To help raise funding for attending a science competition out of town, John and his three friends sell candies in their neighborhood. The average of each person’s sale is $200. John’s sale is 1/3 of Steve’s sale, Steve’s sale is 1/4 of Paul’s sale, and Charlie's’ sale is 2/3 of Paul’s sale. How much is each person’s sale?
John's sale = $X.
Steve's sale = $3X.
Paul's sale = $12X.
Charlie's sale = $8X.
x + 3x + 12x + 8x = 4*$200.
X = ?.
3X = ?.
12X = ?.
8X = ?.
Thanks Henry
To solve this problem, we'll start by assigning some variables to the sales of each person.

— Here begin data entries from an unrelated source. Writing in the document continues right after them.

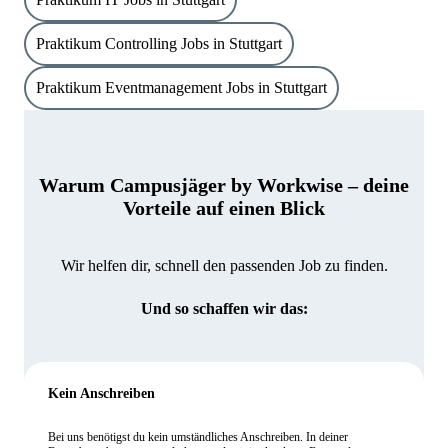
Praktikum Controlling Jobs in Stuttgart
Praktikum Eventmanagement Jobs in Stuttgart
Warum Campusjäger by Workwise – deine
Vorteile auf einen Blick
Wir helfen dir, schnell den passenden Job zu finden.
Und so schaffen wir das:
Kein Anschreiben
Bei uns benötigst du kein umständliches Anschreiben. In deiner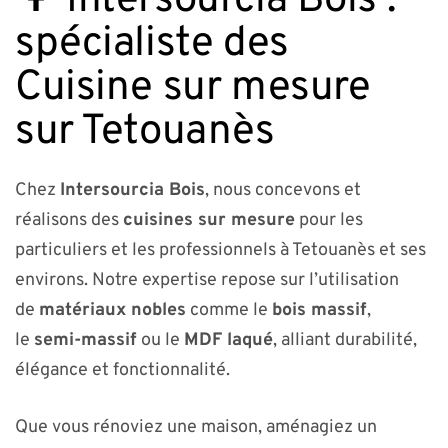
🌳 Intersourcia Bois :
spécialiste des
Cuisine sur mesure
sur Tetouanès
Chez
Intersourcia Bois
, nous concevons et
réalisons des
cuisines sur mesure
pour les
particuliers et les professionnels à Tetouanès et ses
environs. Notre expertise repose sur l’utilisation
de
matériaux nobles
comme le
bois massif
,
le
semi-massif
ou le
MDF laqué
, alliant durabilité,
élégance et fonctionnalité.
Que vous rénoviez une maison, aménagiez un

Let's call John's sale J, Steve's sale S, Paul's sale P, and Charlie's sale C.
We're given that the average of each person's sale is $200, so we can set up the equation:
(J + S + P + C) / 4 = $200
Now let's use the given information to create equations relating the different sales.
1) John’s sale is 1/3 of Steve’s sale:
J = (1/3) * S
2) Steve’s sale is 1/4 of Paul’s sale:
S = (1/4) * P
3) Charlie's’ sale is 2/3 of Paul’s sale:
C = (2/3) * P
Now we can substitute these equations into the first equation to solve for the sales.
(J + (1/3)S + (1/4)P + (2/3)C) / 4 = $200
Substituting the relationships between the sales, we have:
(J + (1/3)S + (1/4)P + (2/3)C) / 4 = $200
(J + (1/3) * (1/4) * P + (1/4)P + (2/3) * (2/3) * P) / 4 = $200
(J + (1/12)P + (1/4)P + (4/9)P) / 4 = $200
(J + (3/36)P + (9/36)P + (16/36)P) / 4 = $200
(J + (28/36)P) / 4 = $200
(J + (7/9)P) / 4 = $200
J + (7/9)P = 4 * $200
J + (7/9)P = $800
Now we have two equations with two variables, J and P. Let's solve this system.
J = (1/3)S (Equation from above)
J + (7/9)P = $800 (Equation from above)
We can substitute the first equation into the second equation:
(1/3)S + (7/9)P = $800
Since we don't know the value of S, we can go no further. The information provided in the problem is not sufficient to determine the exact values of each person's sale.